Karachi, October 11, 2013 (PPI-OT): 1QFY14 earnings expected to clock in at PKR 4.68/share
Based on Arif Habib Limited’s estimates, Kohat Cement Limited (KOHC) with a ~14%YoY increase in dispatches, a ~2%YoY improvement in retention prices followed by an impressive ~55% YoY reduction in financial charges will post an earning of PKR 4.68/share.
According to Arif Habib Limited, this is ~27%YoY higher than the last year same quarter.
Financial Highlights PKR mn 1QFY14 1QFY13 QoQ Net Sales 2,460 2,104 17% Gross Profit 968 726 33% Operating Profit 933 692 35% Finance Cost 38 85 -55% Profit after tax 602 476 27% Earnings per share 4.68 3.31 Strong domestic dispatches to spur top line growth during the quarter, company’s dispatches grew by ~14%YoY to 401ktons. Sale (Tons) 1QFY14 1QFY13 YoY Total 400,939 350,779 14% Local 323,076 272,702 18% Export 77,863 78,077 -0.3%
Changes in GST regime to keep retention prices relatively subdued
Arif Habib Limited expects retention prices to post a modest ~2% YoY increase during 1QFY14 and ex-factory prices are expected to jump by a ~8% YoY. But, having said that, a ~1% increase in GST rate and computation of GST at retail prices level (announced in federal budget FY14) would keep this healthy retail price increase from translating into higher retention prices.

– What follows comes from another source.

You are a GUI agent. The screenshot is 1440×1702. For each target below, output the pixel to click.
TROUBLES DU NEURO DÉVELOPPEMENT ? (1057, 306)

Unchanged power tariff to keep power cost low
The good part is, unlike its peers operating on the national grid, plants operating on the PESCO grid still enjoy the old power tariff (PKR ~9/Kwh) due to a stay order granted by the court.
In Arif Habib Limited’s discussion with the management of companies operating on PESCO, Arif Habib Limited learnt that the tariff increase can’t be retrospective in nature and the companies are not required to make any provision for the said. This will keep the plants operating on PESCO to enjoy the lower tariff till a decision has been made by the courts.

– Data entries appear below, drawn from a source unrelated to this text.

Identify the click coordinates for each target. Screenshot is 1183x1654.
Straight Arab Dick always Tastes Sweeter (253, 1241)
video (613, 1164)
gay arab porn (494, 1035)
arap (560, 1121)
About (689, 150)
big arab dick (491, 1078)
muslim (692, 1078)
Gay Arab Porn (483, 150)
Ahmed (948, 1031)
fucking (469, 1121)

Aggressive deleveraging to reduce finance cost by a hefty 55%
Finance cost is expected to drop down by a hefty 55% YoY to PKR 38mn during the quarter mainly on account of aggressive deleveraging by the company. Evident from its declining debt to equity, standing at 0.24 compared to 0.8 a year back.
Arif Habib Limited recommends a ‘Buy’ stance for the scrip with June-14 target price of PKR 147.8/share, offering an attractive upside potential of 57%. In addition to the sizeable upside potential the stock is currently trading at a 4.6x PER and offering a 5% dividend yield based on FY14 estimates.